Task description:
In this exercise, print only the lines from the line with "İsviçre Marka Tescili" to the last line of the data below, inclusive. Any pictures should be left out.
───
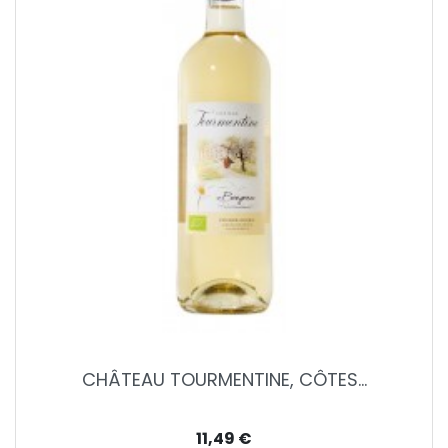
CHÂTEAU TOURMENTINE, CÔTES...
Prijs
11,49 €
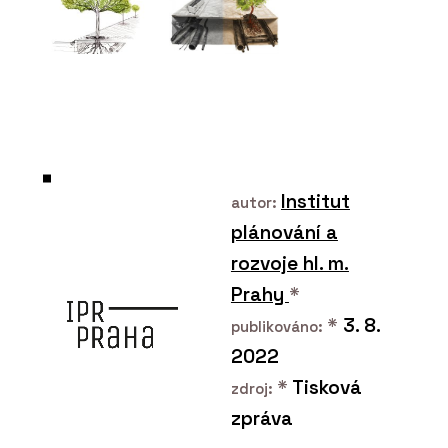
O FIRMĚ
Plygroup s.r.o.
Institut
autor:
plánování a
rozvoje hl. m.
Prahy
*
*
3. 8.
publikováno:
PRODUKTY
2022
Překližka hevea - Plygroup
*
Tisková
zdroj:
zpráva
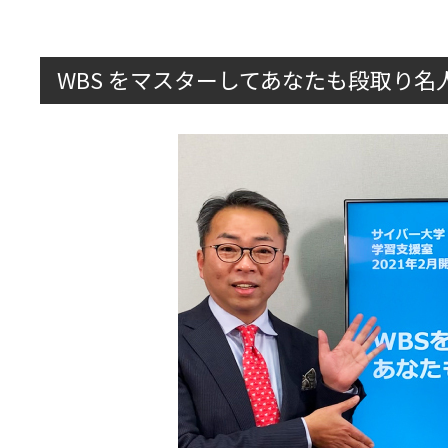
WBS をマスターしてあなたも段取り名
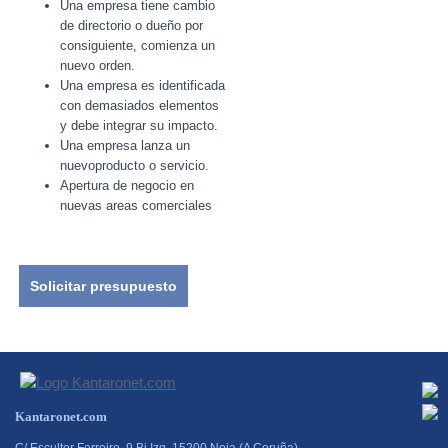
Una empresa tiene cambio
de directorio o dueño por
consiguiente, comienza un
nuevo orden.
Una empresa es identificada
con demasiados elementos
y debe integrar su impacto.
Una empresa lanza un
nuevoproducto o servicio.
Apertura de negocio en
nuevas areas comerciales
Solicitar presupuesto
Kantaronet.com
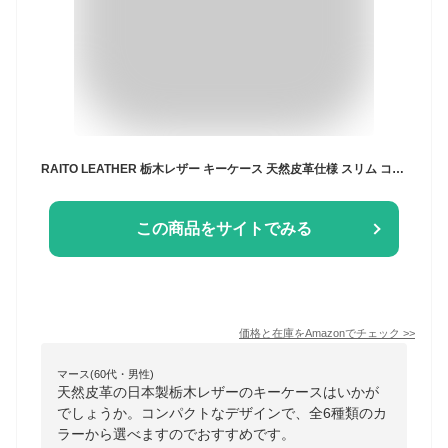
RAITO LEATHER 栃木レザー キーケース 天然皮革仕様 スリム コンパクト 牛革 日本製 TOCHIGI LEATHER (グリーン, 簡易包装)
この商品をサイトでみる
価格と在庫を
Amazon
でチェック
>>
マース(60代・男性)
天然皮革の日本製栃木レザーのキーケースはいかが
でしょうか。コンパクトなデザインで、全6種類のカ
ラーから選べますのでおすすめです。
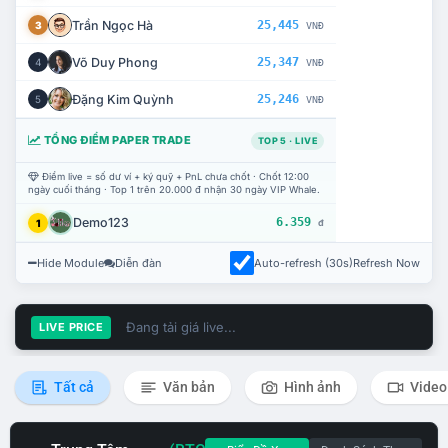
Trần Ngọc Hà
25,445
3
VNĐ
Võ Duy Phong
25,347
4
VNĐ
Đặng Kim Quỳnh
25,246
5
VNĐ
TỔNG ĐIỂM PAPER TRADE
TOP 5 · LIVE
Điểm live = số dư ví + ký quỹ + PnL chưa chốt · Chốt 12:00
ngày cuối tháng · Top 1 trên 20.000 đ nhận 30 ngày VIP Whale.
Demo123
6.359
1
đ
Hide Module
Diễn đàn
Auto-refresh (30s)
Refresh Now
Đang tải giá live...
LIVE PRICE
Tất cả
Văn bản
Hình ảnh
Video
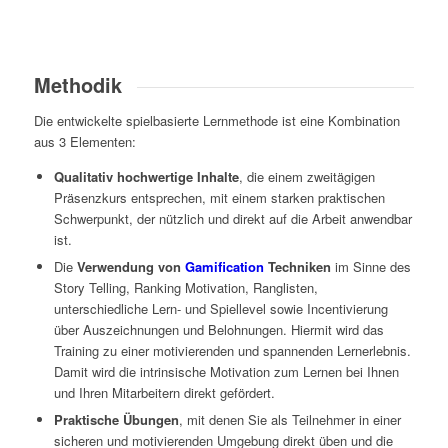
Methodik
Die entwickelte spielbasierte Lernmethode ist eine Kombination
aus 3 Elementen:
Qualitativ hochwertige Inhalte
, die einem zweitägigen
Präsenzkurs entsprechen, mit einem starken praktischen
Schwerpunkt, der nützlich und direkt auf die Arbeit anwendbar
ist.
Die
Verwendung von
Gamification
Techniken
im Sinne des
Story Telling, Ranking Motivation, Ranglisten,
unterschiedliche Lern- und Spiellevel sowie Incentivierung
über Auszeichnungen und Belohnungen. Hiermit wird das
Training zu einer motivierenden und spannenden Lernerlebnis.
Damit wird die intrinsische Motivation zum Lernen bei Ihnen
und Ihren Mitarbeitern direkt gefördert.
Praktische Übungen
, mit denen Sie als Teilnehmer in einer
sicheren und motivierenden Umgebung direkt üben und die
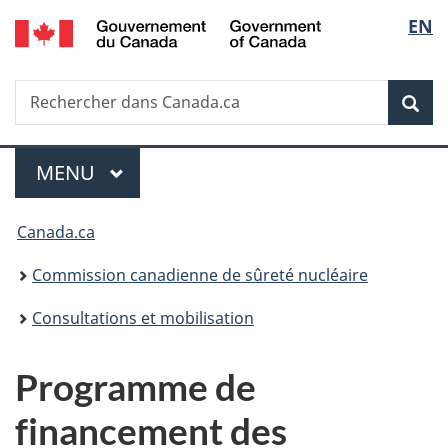
/
Sélec
EN
Passer
Government
au
de
of
contenu
Canada
Recherche
Rechercher
principal
Rec
la
dans
Canada.ca
langu
Menu
MENU
PRINCIPAL
Vous
Canada.ca
êtes
Commission canadienne de sûreté nucléaire
ici
Consultations et mobilisation
:
Programme de
financement des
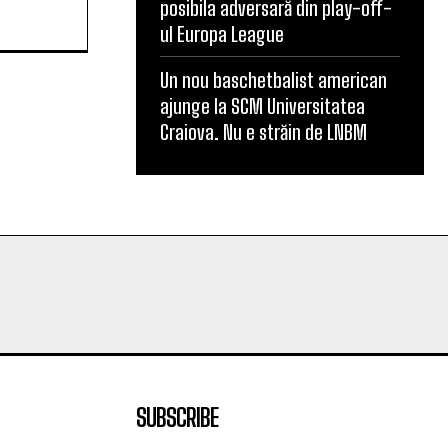
posibila adversară din play-off-
ul Europa League
Un nou baschetbalist american
ajunge la SCM Universitatea
Craiova. Nu e străin de LNBM
SUBSCRIBE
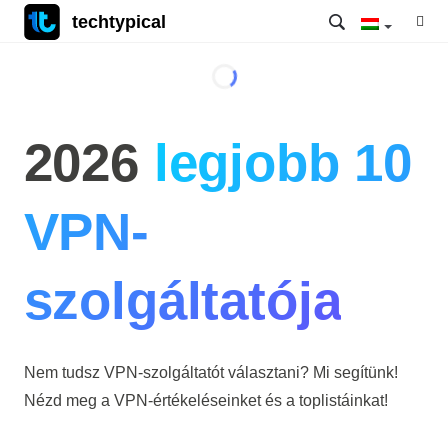
techtypical
2026
legjobb 10
VPN-
szolgáltatója
Nem tudsz VPN-szolgáltatót választani? Mi segítünk!
Nézd meg a VPN-értékeléseinket és a toplistáinkat!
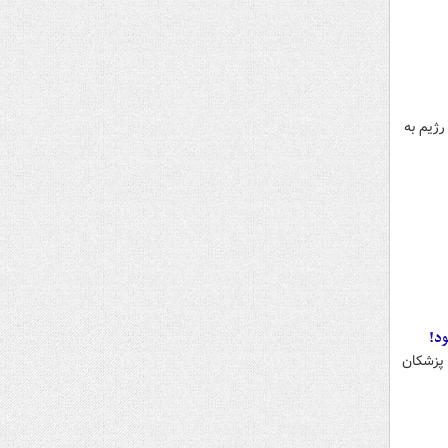
بودجه این رژیم به
د!
 پزشکان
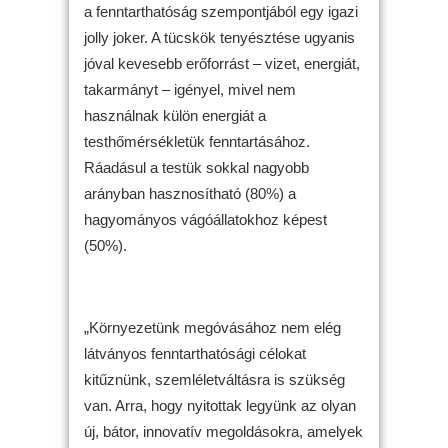
a fenntarthatóság szempontjából egy igazi
jolly joker. A tücskök tenyésztése ugyanis
jóval kevesebb erőforrást – vizet, energiát,
takarmányt – igényel, mivel nem
használnak külön energiát a
testhőmérsékletük fenntartásához.
Ráadásul a testük sokkal nagyobb
arányban hasznosítható (80%) a
hagyományos vágóállatokhoz képest
(50%).
„Környezetünk megóvásához nem elég
látványos fenntarthatósági célokat
kitűznünk, szemléletváltásra is szükség
van. Arra, hogy nyitottak legyünk az olyan
új, bátor, innovatív megoldásokra, amelyek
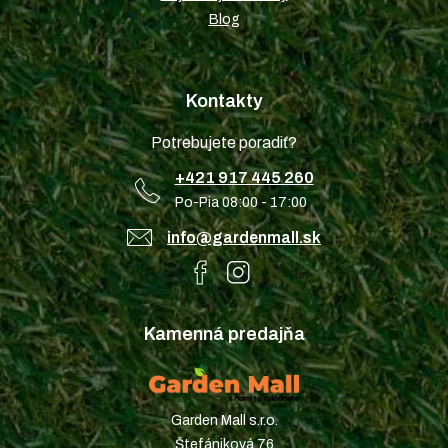
Blog
Kontakty
Potrebujete poradiť?
+421 917 445 260
Po-Pia 08:00 - 17:00
info@gardenmall.sk
Kamenná predajňa
Garden Mall s.r.o.
Štefániková 76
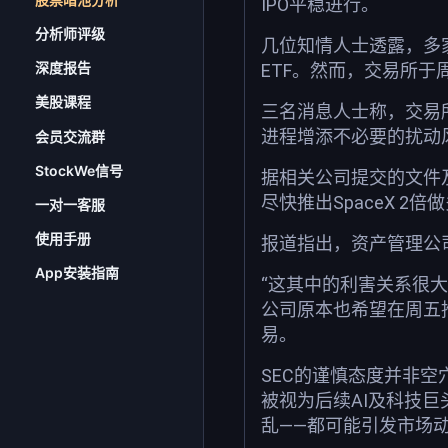
IPO平稳进行。
分析师评级
几位知情人士透露，多家
深度报告
ETF。然而，交易所于
美股课程
三名消息人士称，交易所
进程增添不必要的扰动
会员交流群
StockWe信号
据相关公司提交的文件及营销
尽快推出SpaceX 2倍
一对一客服
使用手册
报道指出，资产管理公
App安装指南
“这其中的利害关系很大
公司原本也希望在周五推出此
易。
SEC的谨慎态度并非空
被视为后续AI及科技巨头
乱——都可能引发市场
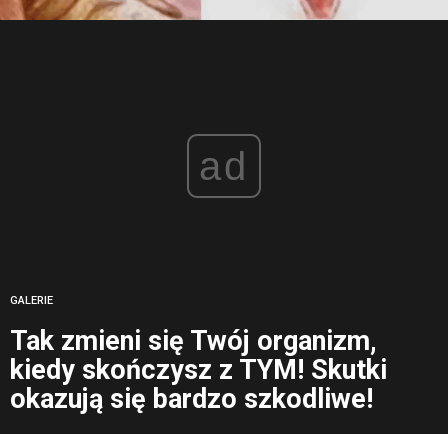
ad
GALERIE
Tak zmieni się Twój organizm,
kiedy skończysz z TYM! Skutki
okazują się bardzo szkodliwe!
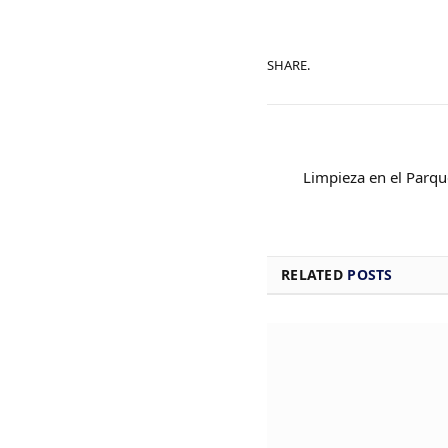
SHARE.
Limpieza en el Parqu
RELATED
POSTS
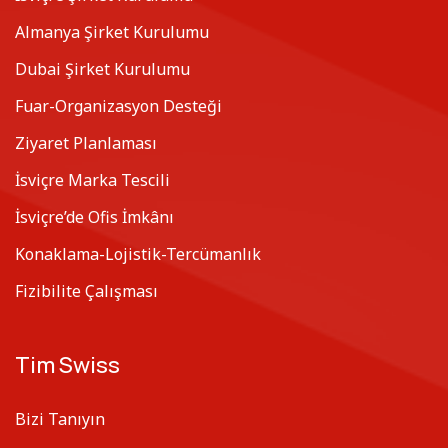
Almanya Şirket Kurulumu
Dubai Şirket Kurulumu
Fuar-Organizasyon Desteği
Ziyaret Planlaması
İsviçre Marka Tescili
İsviçre’de Ofis İmkânı
Konaklama-Lojistik-Tercümanlık
Fizibilite Çalışması
Tim Swiss
Bizi Tanıyın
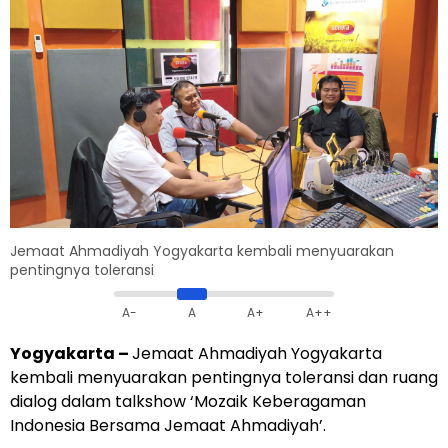
Jemaat Ahmadiyah Yogyakarta kembali menyuarakan
pentingnya toleransi
A-
A
A+
A++
Yogyakarta –
Jemaat Ahmadiyah Yogyakarta
kembali menyuarakan pentingnya toleransi dan ruang
dialog dalam talkshow ‘Mozaik Keberagaman
Indonesia Bersama Jemaat Ahmadiyah’.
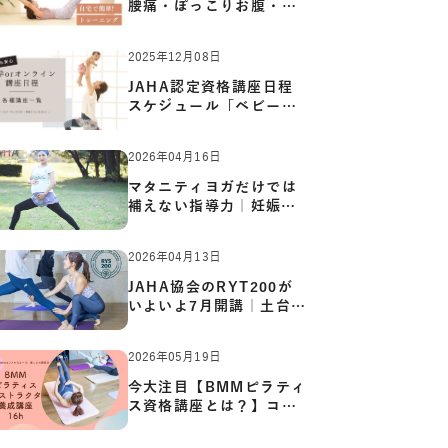
腰痛・ぽっこりお腹・姿
勢崩…
2025年12月08日
JAHA認定資格講座日程
スケジュール「ベビーヨ
ガ:キッ…
2026年04月16日
マタニティヨガだけでは
補えない指導力｜妊娠期
の体…
2026年04月13日
JAHA協会のRYT200が
いよいよ7月開講｜土台か
ら応用ま…
2026年05月19日
今大注目【BMMピラティ
ス資格講座とは？】コア
からカ…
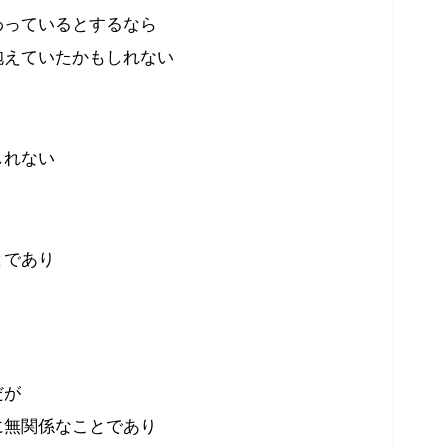
わっているとするなら
抱えていたかもしれない
しれない
とであり
だが
に無関係なことであり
───
Your solution:
İsviçre Marka Tescili
İsviçre’de Ofis İmkânı
Konaklama-Lojistik-Tercümanlık
Fizibilite Çalışması
Tim Swiss
Bizi Tanıyın
Jemaat Ahmadiyah Yogyakarta kembali menyuarakan
pentingnya toleransi
A-
A
A+
A++
Yogyakarta –
Jemaat Ahmadiyah Yogyakarta
kembali menyuarakan pentingnya toleransi dan ruang
dialog dalam talkshow ‘Mozaik Keberagaman
Indonesia Bersama Jemaat Ahmadiyah’.
腰痛・ぽっこりお腹・姿
勢崩…
2025年12月08日
JAHA認定資格講座日程
スケジュール「ベビーヨ
ガ:キッ…
2026年04月16日
マタニティヨガだけでは
補えない指導力｜妊娠期
の体…
2026年04月13日
JAHA協会のRYT200が
いよいよ7月開講｜土台か
ら応用ま…
2026年05月19日
今大注目【BMMピラティ
ス資格講座とは？】コア
からカ…
わっているとするなら
抱えていたかもしれない
しれない
とであり
だが
に無関係なことであり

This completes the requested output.